======== Data shown ========

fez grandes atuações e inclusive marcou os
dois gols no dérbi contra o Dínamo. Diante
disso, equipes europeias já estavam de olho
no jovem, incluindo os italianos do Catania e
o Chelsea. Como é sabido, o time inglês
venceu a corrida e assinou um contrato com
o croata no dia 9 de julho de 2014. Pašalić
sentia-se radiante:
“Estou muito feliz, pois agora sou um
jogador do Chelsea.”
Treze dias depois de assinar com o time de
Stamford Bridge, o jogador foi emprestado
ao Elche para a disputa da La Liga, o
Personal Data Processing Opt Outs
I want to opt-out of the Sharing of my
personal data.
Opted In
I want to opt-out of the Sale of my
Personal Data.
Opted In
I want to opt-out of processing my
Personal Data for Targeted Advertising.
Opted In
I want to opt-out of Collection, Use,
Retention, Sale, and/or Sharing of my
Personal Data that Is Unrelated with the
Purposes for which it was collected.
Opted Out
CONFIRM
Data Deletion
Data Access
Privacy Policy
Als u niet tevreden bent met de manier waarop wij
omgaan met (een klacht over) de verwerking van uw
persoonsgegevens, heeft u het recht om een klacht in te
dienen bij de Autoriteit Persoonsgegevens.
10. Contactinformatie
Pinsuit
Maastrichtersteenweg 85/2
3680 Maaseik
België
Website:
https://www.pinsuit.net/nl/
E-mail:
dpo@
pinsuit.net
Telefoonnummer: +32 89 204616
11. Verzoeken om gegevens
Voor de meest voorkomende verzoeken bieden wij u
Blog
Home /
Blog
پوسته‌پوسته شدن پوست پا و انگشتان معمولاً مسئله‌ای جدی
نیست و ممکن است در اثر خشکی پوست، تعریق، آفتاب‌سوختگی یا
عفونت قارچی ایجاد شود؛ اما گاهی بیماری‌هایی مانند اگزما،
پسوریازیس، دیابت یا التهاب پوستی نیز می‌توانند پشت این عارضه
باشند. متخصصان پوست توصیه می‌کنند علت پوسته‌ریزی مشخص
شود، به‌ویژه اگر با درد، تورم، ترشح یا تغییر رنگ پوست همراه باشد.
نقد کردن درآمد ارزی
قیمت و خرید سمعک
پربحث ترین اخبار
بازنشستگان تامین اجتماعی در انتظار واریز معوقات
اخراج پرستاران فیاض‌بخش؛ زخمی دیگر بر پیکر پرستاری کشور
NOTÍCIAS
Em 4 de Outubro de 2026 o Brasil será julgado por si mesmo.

========

**Task description:** Please state only the number of lines above that hold the string "Sale".

**Solution for this problem:** 2